The series does deviate a little later on and attempt to course-correct, but the damage is done. Key antagonists, threats to the “Homeland,” have only their faith in common. Shows like this, playing on viewers’ patriotic tendencies, with even the title itself — Homeland — normalize invasive U.S. foreign policies in countries they can’t even bother to portray right. Zaheer writes: “Studies have shown a direct correlation between people’s exposure to negative portrayals of Muslims in the media and their willingness to support policies that are harmful to Muslims or curtail their rights — as well as for military action against them” (“How Muslims became the good guys on TV”). Homeland’s protagonist, CIA officer Carrie Mathison, places Brody under illegal and unauthorized surveillance, using hidden cameras and microphones throughout Brody’s house. Her suspicions regarding his allegiance to al-Qaeda are validated, subliminally championing the perpetuation of policies like the PATRIOT Act. Given the reach of such a series and its impact on attitudes towards us both at home and abroad, it is clear that we are in desperate need of nuanced portrayals on screen.

As a young Muslim woman myself, I knew that the hardest personal impact would be a film or TV show revolving around someone just like me. There wasn’t a very long catalogue to sift through — I chose the 2019 Apple TV coming-of-age film, Hala, about a 17-year old Pakistani-American girl written and directed by a Pakistani-American woman, Minhal Baig. The film hints at Hala’s estrangement from Islam from the very beginning; still, I had hope. The film wouldn’t go in that direction. It was too easy.

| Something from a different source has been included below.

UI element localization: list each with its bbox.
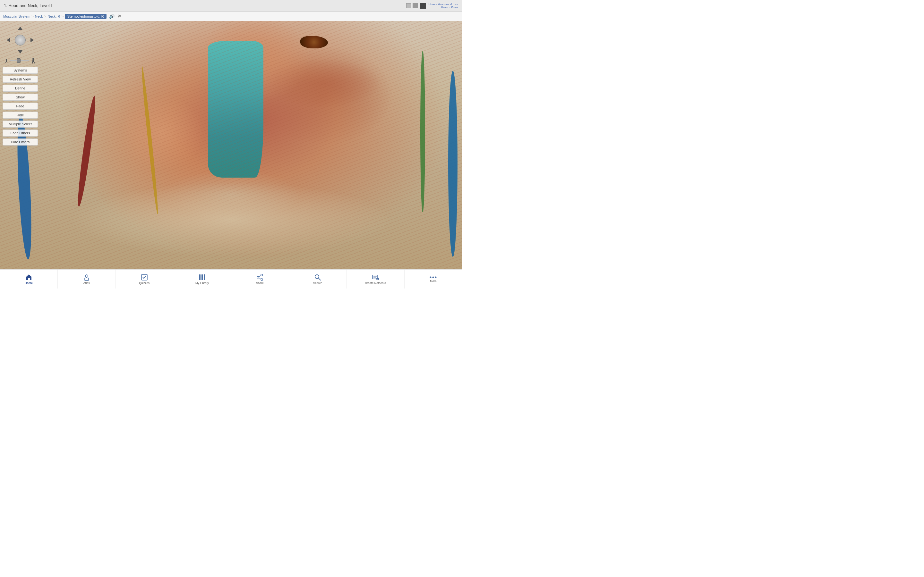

I thought I would be able to sit through the subpar acting and bad writing for the sake of some sort of representation. But very quickly, the film’s (intentional or unintentional) agenda unraveled. By the end of the film, Hala takes off her hijab as a show of defiance and freedom.

Meeting my expectations to an almost-perfect extent, I found myself sitting through a story of this first-generation teenage girl and her immigrant parents, like me, and yet, so… insulting. Hala portrays a hyperbolic disconnect between immigrant parents and their daughter, and while there is much baggage within every immigrant family to make this storyline work, Baig seemed to believe that mashing together every single stereotype about overbearing, out-of-touch immigrant parents into one couple was the best way to go. This is incredibly disappointing given the surface-level healthy relationship presented between the father and daughter; but of course, a brown Muslim man is only written in as an oppressive obstacle.

The film doesn’t make a distinction between religion and culture, which is where the misogyny stems from. Hala’s parents, particularly her father, advocate for and are willing to force Hala into an arranged marriage at seventeen. Theirs seems to be working out (until it is discovered that her father is cheating on her mother with his white colleague) and in reality, many arranged marriages do. Still, Islam doesn’t mandate arranged marriage — but I doubt the average American audience is aware of that, and the film certainly makes no effort to offer that disclaimer.

The life that draws Hala in is one that consistently sexualizes her from the first scene — be it missing her morning prayers because she was masturbating under her covers, losing her virginity to her crush and then immediately regretting it, or sharing an awkward sexual encounter with her English teacher. “I am heard,” writes Hala. “I am seen,” she says, after Jesse, her crush, gives her his phone number. The white boy that enlightens her is presented in stark contrast with her oppressive, hypocritical brown father; the two men are visually paralleled throughout the film. What are we as audiences supposed to believe Hala’s turning point is? Her father’s slap? Sex with a white boy? What makes you assume that Muslim women dictate all of their decisions based on their status among the men in their lives? Sounds… oppressive.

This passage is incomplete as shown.